Excerpted data:
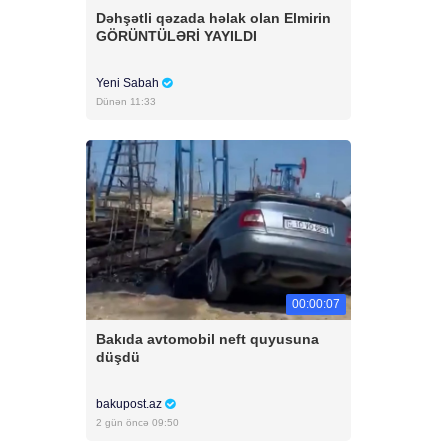
Dəhşətli qəzada həlak olan Elmirin
GÖRÜNTÜLƏRİ YAYILDI
Yeni Sabah
Dünən 11:33
00:00:07
Bakıda avtomobil neft quyusuna
düşdü
bakupost.az
2 gün öncə 09:50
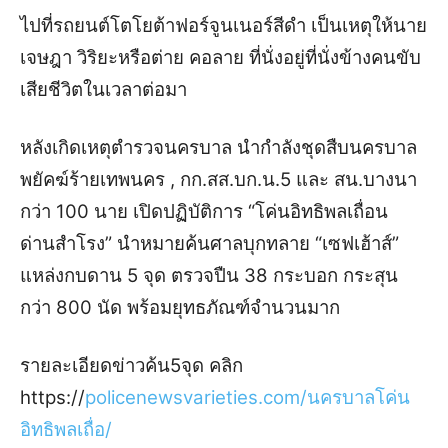
ไปที่รถยนต์โตโยต้าฟอร์จูนเนอร์สีดำ เป็นเหตุให้นาย
เจษฎา วิริยะหรือต่าย คอลาย ที่นั่งอยู่ที่นั่งข้างคนขับ
เสียชีวิตในเวลาต่อมา
หลังเกิดเหตุตำรวจนครบาล นำกำลังชุดสืบนครบาล
พยัคฆ์ร้ายเทพนคร , กก.สส.บก.น.5 และ สน.บางนา
กว่า 100 นาย เปิดปฏิบัติการ “โค่นอิทธิพลเถื่อน
ด่านสำโรง” นำหมายค้นศาลบุกทลาย “เซฟเฮ้าส์”
แหล่งกบดาน 5 จุด ตรวจปืน 38 กระบอก กระสุน
กว่า 800 นัด พร้อมยุทธภัณฑ์จำนวนมาก
รายละเอียดข่าวค้น5จุด คลิก
https://
policenewsvarieties.com/นครบาลโค่น
อิทธิพลเถื่อ/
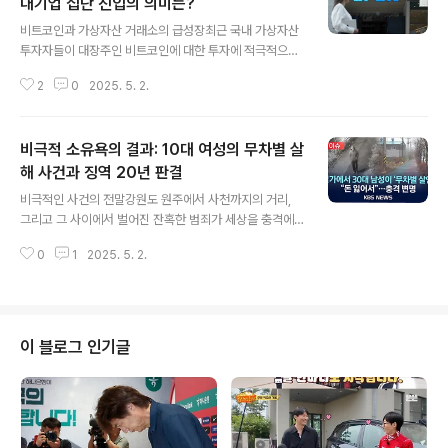
대기업 집단 진입의 의미는?
글 내용
비트코인과 가상자산 거래소의 급성장최근 국내 가상자산
투자자들이 대장주인 비트코인에 대한 투자에 적극적으로
나서고 있습니다. 이로 인해 국내 가상자산 거래소의 존재
2
0
2025. 5. 2.
감이 급속히 커지고 있는데요. 특히, 국내 1위 거래소인 ‘업
비트’ 운영사 두나무는 상호출자제한기업집단으로 재지정
된 소식이 전해졌습니다. 2위인 빗썸도 처음으로 공시대상
비극적 소유욕의 결과: 10대 여성의 무차별 살
기업집단에 이름을 올리며, 가상자산 거래소의 위상이 높
아지고 있습니다. 이러한 변화는 고객 예치금의 급증과 밀
해 사건과 징역 20년 판결
글 내용
접한 관련이 있습니다. 두나무의 순위 상승과 그 의미두나
비극적인 사건의 전말강원도 원주에서 사천까지의 거리,
무는 지난해 자산 총액이 9조4700억원으로 53위에 머물
그리고 그 사이에서 벌어진 잔혹한 범죄가 세상을 충격에
렀으나, 올해는 15조 8700억원으로 집계되어 순위가 17
빠뜨렸습니다. 10대 여성을 무차별적으로 살해한 피고인
계단 상승했습니다. 이러한 성장은 가상자산 거래의 활성
0
1
2025. 5. 2.
은, '가질 수 없으면 죽이는 게 낫다'는 왜곡된 생각에 사로
화와 고객 예치금 증가 등으로 인한 결과입..
잡혀 범행을 저질렀습니다. 피해자는 단순한 '사랑의 대
상'이 아닌, 자신의 소유욕을 충족하기 위한 도구로 전락하
게 되었습니다. 이러한 사건은 단순한 범죄가 아닌, 사회가
직면한 심각한 문제를 드러내는 경고이기도 합니다. 범행
이 블로그 인기글
의 충격적인 과정피고인은 피해자와의 채팅으로 관계를 맺
고, 그 후 남자친구가 생겼다는 사실에 극단적인 질투심을
느꼈습니다. '피해자를 가질 수 없으면 죽이는 것이 낫다'는
극단적 사고로, 범행은 크리스마스 날 실행되었습니다. 피
해자는 흉기에 찔리며 '왜?'라는..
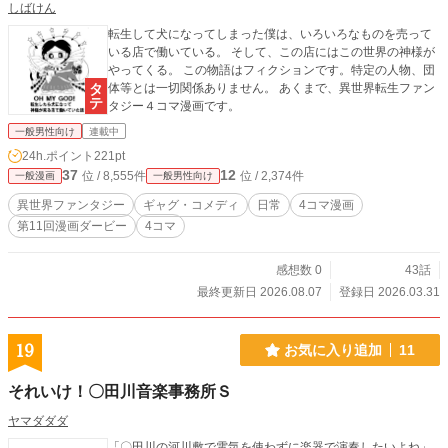
しばけん
転生して犬になってしまった僕は、いろいろなものを売って
いる店で働いている。 そして、この店にはこの世界の神様が
やってくる。 この物語はフィクションです。特定の人物、団
体等とは一切関係ありません。 あくまで、異世界転生ファン
タジー４コマ漫画です。
一般男性向け
連載中
24h.ポイント
221pt
37
12
位 / 8,555件
位 / 2,374件
一般漫画
一般男性向け
異世界ファンタジー
ギャグ・コメディ
日常
4コマ漫画
第11回漫画ダービー
4コマ
感想数 0
43話
最終更新日 2026.08.07
登録日 2026.03.31
19
お気に入り追加
11
それいけ！〇田川音楽事務所Ｓ
ヤマダダダ
「〇田川の河川敷で電気を使わずに楽器で演奏したいよね」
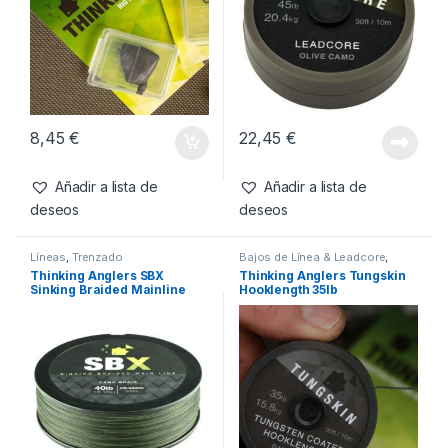
8,45
€
22,45
€
Añadir a lista de
Añadir a lista de
deseos
deseos
Líneas
,
Trenzado
Bajos de Línea & Leadcore
,
Material Montajes
Thinking Anglers SBX
Thinking Anglers Tungskin
Sinking Braided Mainline
Hooklength 35lb
40lb 0.34mm 18.18kg 300m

What to do: Print out each record exactly as shown, but keep the pictures out.

Result of the task:
Dəhşətli qəzada həlak olan Elmirin
GÖRÜNTÜLƏRİ YAYILDI
Yeni Sabah
Dünən 11:33
00:00:07
Bakıda avtomobil neft quyusuna
düşdü
bakupost.az
2 gün öncə 09:50
ไปที่รถยนต์โตโยต้าฟอร์จูนเนอร์สีดำ เป็นเหตุให้นาย
เจษฎา วิริยะหรือต่าย คอลาย ที่นั่งอยู่ที่นั่งข้างคนขับ
เสียชีวิตในเวลาต่อมา
หลังเกิดเหตุตำรวจนครบาล นำกำลังชุดสืบนครบาล
พยัคฆ์ร้ายเทพนคร , กก.สส.บก.น.5 และ สน.บางนา
กว่า 100 นาย เปิดปฏิบัติการ “โค่นอิทธิพลเถื่อน
ด่านสำโรง” นำหมายค้นศาลบุกทลาย “เซฟเฮ้าส์”
แหล่งกบดาน 5 จุด ตรวจปืน 38 กระบอก กระสุน
กว่า 800 นัด พร้อมยุทธภัณฑ์จำนวนมาก
รายละเอียดข่าวค้น5จุด คลิก
https://
policenewsvarieties.com/นครบาลโค่น
อิทธิพลเถื่อ/
대기업 집단 진입의 의미는?
글 내용
비트코인과 가상자산 거래소의 급성장최근 국내 가상자산
투자자들이 대장주인 비트코인에 대한 투자에 적극적으로
나서고 있습니다. 이로 인해 국내 가상자산 거래소의 존재
2
0
2025. 5. 2.
감이 급속히 커지고 있는데요. 특히, 국내 1위 거래소인 ‘업
비트’ 운영사 두나무는 상호출자제한기업집단으로 재지정
된 소식이 전해졌습니다. 2위인 빗썸도 처음으로 공시대상
비극적 소유욕의 결과: 10대 여성의 무차별 살
기업집단에 이름을 올리며, 가상자산 거래소의 위상이 높
아지고 있습니다. 이러한 변화는 고객 예치금의 급증과 밀
해 사건과 징역 20년 판결
글 내용
접한 관련이 있습니다. 두나무의 순위 상승과 그 의미두나
비극적인 사건의 전말강원도 원주에서 사천까지의 거리,
무는 지난해 자산 총액이 9조4700억원으로 53위에 머물
그리고 그 사이에서 벌어진 잔혹한 범죄가 세상을 충격에
렀으나, 올해는 15조 8700억원으로 집계되어 순위가 17
빠뜨렸습니다. 10대 여성을 무차별적으로 살해한 피고인
계단 상승했습니다. 이러한 성장은 가상자산 거래의 활성
0
1
2025. 5. 2.
은, '가질 수 없으면 죽이는 게 낫다'는 왜곡된 생각에 사로
화와 고객 예치금 증가 등으로 인한 결과입..
잡혀 범행을 저질렀습니다. 피해자는 단순한 '사랑의 대
상'이 아닌, 자신의 소유욕을 충족하기 위한 도구로 전락하
게 되었습니다. 이러한 사건은 단순한 범죄가 아닌, 사회가
직면한 심각한 문제를 드러내는 경고이기도 합니다. 범행
이 블로그 인기글
의 충격적인 과정피고인은 피해자와의 채팅으로 관계를 맺
고, 그 후 남자친구가 생겼다는 사실에 극단적인 질투심을
느꼈습니다. '피해자를 가질 수 없으면 죽이는 것이 낫다'는
극단적 사고로, 범행은 크리스마스 날 실행되었습니다. 피
해자는 흉기에 찔리며 '왜?'라는..
しばけん
転生して犬になってしまった僕は、いろいろなものを売って
いる店で働いている。 そして、この店にはこの世界の神様が
やってくる。 この物語はフィクションです。特定の人物、団
体等とは一切関係ありません。 あくまで、異世界転生ファン
タジー４コマ漫画です。
一般男性向け
連載中
24h.ポイント
221pt
37
12
位 / 8,555件
位 / 2,374件
一般漫画
一般男性向け
異世界ファンタジー
ギャグ・コメディ
日常
4コマ漫画
第11回漫画ダービー
4コマ
感想数 0
43話
最終更新日 2026.08.07
登録日 2026.03.31
19
お気に入り追加
11
それいけ！〇田川音楽事務所Ｓ
ヤマダダダ
「〇田川の河川敷で電気を使わずに楽器で演奏したいよね」
8,45
€
22,45
€
Añadir a lista de
Añadir a lista de
deseos
deseos
Líneas
,
Trenzado
Bajos de Línea & Leadcore
,
Material Montajes
Thinking Anglers SBX
Thinking Anglers Tungskin
Sinking Braided Mainline
Hooklength 35lb
40lb 0.34mm 18.18kg 300m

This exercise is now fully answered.